I've noticed that transferring data to recent high end GPUs is faster than gathering it back to the CPU. Here are the results using a benchmarking function provided to me by mathworks tech-support running on an older Nvidia K20 and a recent Nvidia P100 with PCIE:
Using a Tesla P100-PCIE-12GB GPU.
Achieved peak send speed of 11.042 GB/s
Achieved peak gather speed of 4.20609 GB/s
Using a Tesla K20m GPU.
Achieved peak send speed of 2.5269 GB/s
Achieved peak gather speed of 2.52399 GB/s
I've attached the benchmark function below for reference.

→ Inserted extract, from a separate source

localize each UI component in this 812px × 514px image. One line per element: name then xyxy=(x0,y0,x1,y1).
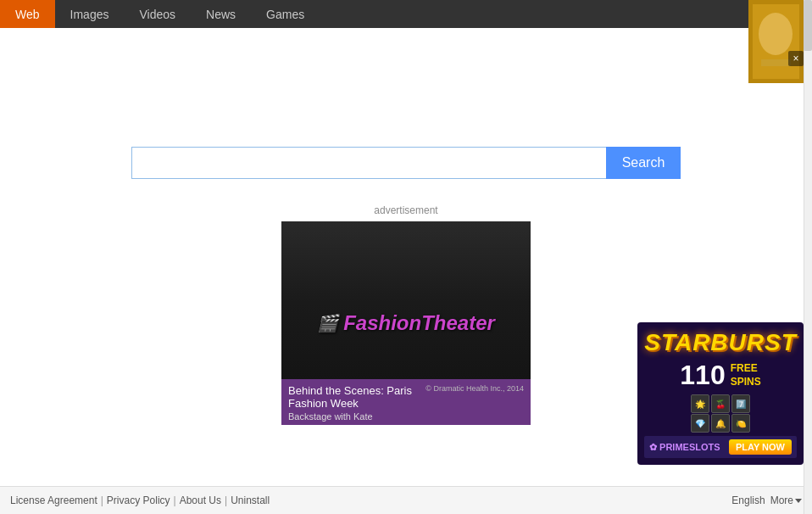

What is the reason for the asymmetry on the P100? Is this system dependent or is it the norm on recent high end GPUs? Can the gather speed be increased?
gpu = gpuDevice();
fprintf('Using a %s GPU.\n', gpu.Name)
sizeOfDouble = 8; % Each double-precision number needs 8 bytes of storage
sizes = power(2, 14:28);
sendTimes = inf(size(sizes));
gatherTimes = inf(size(sizes));
for ii=1:numel(sizes)
numElements = sizes(ii)/sizeOfDouble;
hostData = randi([0 9], numElements, 1);
gpuData = randi([0 9], numElements, 1, 'gpuArray');
% Time sending to GPU
sendFcn = @() gpuArray(hostData);
sendTimes(ii) = gputimeit(sendFcn);
% Time gathering back from GPU
gatherFcn = @() gather(gpuData);
gatherTimes(ii) = gputimeit(gatherFcn);
end
sendBandwidth = (sizes./sendTimes)/1e9;
[maxSendBandwidth,maxSendIdx] = max(sendBandwidth);
fprintf('Achieved peak send speed of %g GB/s\n',maxSendBandwidth)
gatherBandwidth = (sizes./gatherTimes)/1e9;
[maxGatherBandwidth,maxGatherIdx] = max(gatherBandwidth);
fprintf('Achieved peak gather speed of %g GB/s\n',max(gatherBandwidth))
Edit: we now know it is not system dependent (see comments) . I still want to know the reason for the assymetry or if it can be changed.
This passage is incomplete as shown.